The surespot app has a few tools to independently manage different identities on one device, giving users the ability to separate business and personal communications. It also integrates voice chat and flexible photo control over unlocking, locking, and deleting photos from recipients’ phones.
Where TextSecure elegantly adds in the ability to text nonusers, CoverMe adds several bells and whistles to accomplish the same thing, but with additional charges. However, there are several features that might appeal to some users, including; a vault to store passwords, photos, docs, and more; the ability to hide the app on the phone (for example, for use if you live in a country that bans the encryption of one’s internet communications); and the ability to hide contacts. If your friends don’t use CoverMe, you can purchase private, anonymous phone numbers to contact others, but as with other apps, these communications won’t be encrypted en route to your friend.
Eventually these two apps will be merged with their text messaging component TextSecure, but for now, bear with the two different names. Android users can make secure calls to iOS users.The apps still work via the default dialer even if you never open the app a second time, and if you make a call to a fellow RedPhone or Signal user, you’ll be asked if you want to upgrade to a secure phone call.
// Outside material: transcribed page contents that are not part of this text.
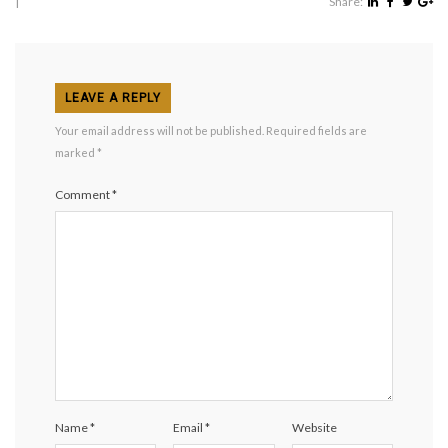
|
Share:
LEAVE A REPLY
Your email address will not be published.
Required fields are
marked
*
Comment
*
Name
*
Email
*
Website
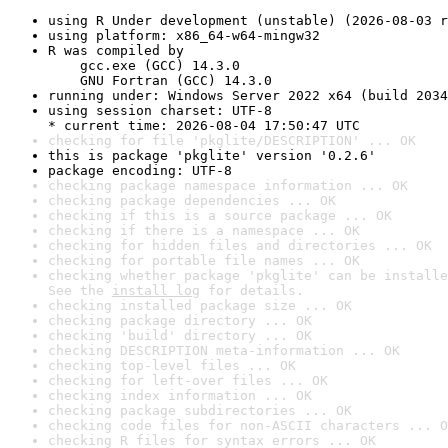
using R Under development (unstable) (2026-08-03 r
using platform: x86_64-w64-mingw32
R was compiled by

    gcc.exe (GCC) 14.3.0

    GNU Fortran (GCC) 14.3.0
running under: Windows Server 2022 x64 (build 2034
using session charset: UTF-8

* current time: 2026-08-04 17:50:47 UTC
checking for file 'pkglite/DESCRIPTION' ... OK
this is package 'pkglite' version '0.2.6'
package encoding: UTF-8
checking package namespace information ... OK
checking package dependencies ... OK
checking if this is a source package ... OK
checking if there is a namespace ... OK
checking for hidden files and directories ... OK
checking for portable file names ... OK
checking whether package 'pkglite' can be installe
See the 
install log
 for details.
checking installed package size ... OK
checking package directory ... OK
checking 'build' directory ... OK
checking DESCRIPTION meta-information ... OK
checking top-level files ... OK
checking for left-over files ... OK
checking index information ... OK
checking package subdirectories ... OK
checking code files for non-ASCII characters ... O
checking R files for syntax errors ... OK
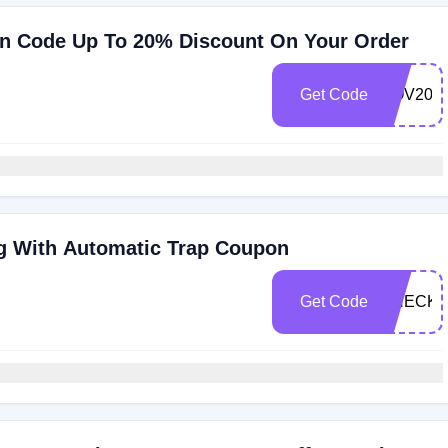
n Code Up To 20% Discount On Your Order
Get Code
NOV20
g With Automatic Trap Coupon
Get Code
CHECKM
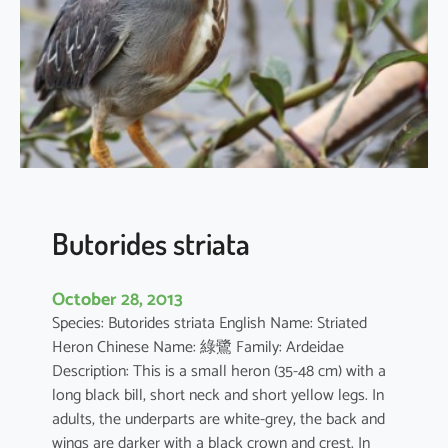
i
n
t
e
r
m
e
d
i
a
Butorides striata
October 28, 2013
Species: Butorides striata English Name: Striated
Heron Chinese Name: 綠鷺 Family: Ardeidae
Description: This is a small heron (35-48 cm) with a
long black bill, short neck and short yellow legs. In
adults, the underparts are white-grey, the back and
wings are darker with a black crown and crest. In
OStel is the public implementation of a defined standard for an Open Secure Telephone Network (OSTN), with a principle of "promoting the use of free, open protocols, standards and software, to power end-to-end secure voice communications on mobile devices." To make use of OStel, you’ll need to create an account with OStel (no personal info required) and then download the appropriate app for your phone or desktop OS. Both ends must be using OStel, and users cannot be on landlines or use a SIM card.
Given that the highest level of security exists when both ends of a connection are using the same app, one could argue that you should use the app where you already have the largest existing contact list. But as I was installing new apps, though I occasionally was informed that an existing friend of mine already used the app, I generally had no contacts already using the service. In order to enjoy the level of security the app was meant to provide, I would have to recruit my friends and colleagues, and accordingly, most of the apps had fairly visible methods to do so.
Compounding the lack of user base in some of these apps is the large number of secure phone and text clients available even for free. Arguably the population of interested users is being split among each app and walled off from other users. I didn’t even list secure VoIP calling plans that sell minutes for calling outside the user circle because, again, this seemed counterintuitive to being able to increase rather than decrease the number of one’s contacts in a secure network, instead focusing on apps that are cheap enough to not be considered an additional mobile plan.
I was forced to accept was that, were I to choose an app for personal needs and not for a business or group setting where I could require all members to use the same app, I would choose the one that natively fit best into how I text and call. That way, I would enjoy the end-to-end security when it was available, but have to resign myself to local encryption otherwise.
My personal choice to meet this standard is the Open Whisper approach of making encryption seamless and transparent because I didn’t have to change anything about how I communicated, and thus it was more likely that I (and others) would continue to use their apps. Similarly, OStel may also work for this purpose in the future if additional developers integrate the standard into more products.
However, I also came to the conclusion that there is no downside for choosing to encrypt my communications regardless of which app I chose, until there’s a better default standard for mobile encryption to prevent against man-in-the-middle attacks, surveillance-friendly carriers and leaked phone metadata.